A AR-15 assault rifle, similar to the ones allegedly manufactured by Himonitis and company.
Joe Raedle / Getty Images
On May 6, Antonio Himonitis allegedly walked into a hotel room in Uniondale, New York, to discuss a new business venture with a man purporting to be a Dominican gang leader in search for military-grade weapons to send to his country.
Himonitis didn't know it at the time, but that conversation would be the beginning of his downfall, according to a source at the office of New York State Attorney General Eric Schneiderman. The source declined to be named because charges had not yet formally been announced.
The day of his conversation with the purported gang leader, Himonitis had just been released from state prison, where he'd done time for an attempted robbery. During his time behind bars, the source said, he allegedly banded together with his wife, Diana Collins, and a fellow inmate, Thomas Weber, to hatch a plan to sell machine guns for profit.
On the surface, there was nothing new about the plot — gun running is as old as guns. But there was a twist, the source said. The assault rifles that Himonitis and company allegedly wanted to sell would have no serial numbers, or appear in any law enforcement database.
In other words, the assault rifles the three allegedly wanted to sell would be what some people call "ghost guns" — homemade weapons that are nearly impossible to trace.
After Himonitis' conversation with the man he believed to be a gang leader, the source said, the ex-con and his accomplices bought legal gun components from manufacturers across the country. They then allegedly made slight modifications to those components, turning them into fully functional AR-15 and AR-10 assault rifles.
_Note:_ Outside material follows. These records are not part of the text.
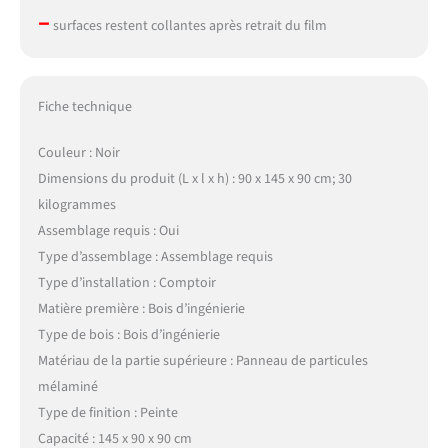
–
surfaces restent collantes après retrait du film
Fiche technique
Couleur : Noir
Dimensions du produit (L x l x h) : 90 x 145 x 90 cm; 30
kilogrammes
Assemblage requis : Oui
Type d’assemblage : Assemblage requis
Type d’installation : Comptoir
Matière première : Bois d’ingénierie
Type de bois : Bois d’ingénierie
Matériau de la partie supérieure : Panneau de particules
mélaminé
Type de finition : Peinte
Capacité : 145 x 90 x 90 cm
Over the course of the next few weeks, the source said, the three allegedly sold at least 12 of these rifles to the man they believed to be the Dominican gang leader. They allegedly sealed the deals in hotel rooms across Long Island, receiving a total of $26,600.
There was only one problem. The customer was not a gang member, he was an undercover investigator with the New York State Police.
Himonitis, Weber, and Collins, who were arrested Thursday afternoon, are due in court Friday, when, according to law enforcement sources, they are expected to be charged with conspiracy, criminal sale of a firearm, and other charges.
The source at the attorney general's office told BuzzFeed News that the group allegedly exploited a loophole in the legal definition of "firearm."
Most weapons have several parts, the source said, but not all of them are subject to the same federal regulations. A gun barrel, for example, is not a gun — it has to be attached to the rest of a rifle to be subject to regulations. There is a part of the gun, however, that is considered a firearm by itself: The receiver, or the part of the rifle that actually fires the bullet.
But in order to qualify as a gun, the receiver has to be finished. Anyone in the United States can legally mail order a receiver that is up to 80% complete without breaking any laws. With the right tools, the source said, it can take an unskilled person as little as one hour to finish the part.
Since the component was not technically a gun until after it was modified, it does not need to be stamped with a serial number, unlike every gun professionally manufactured in the U.S.
If convicted of all the expected charges, the source said, Weber and Himonitis could spend 50 years behind bars. Collins could face a maximum penalty of 25 years in prison. It was unclear whether any of them had retained an attorney as of Thursday.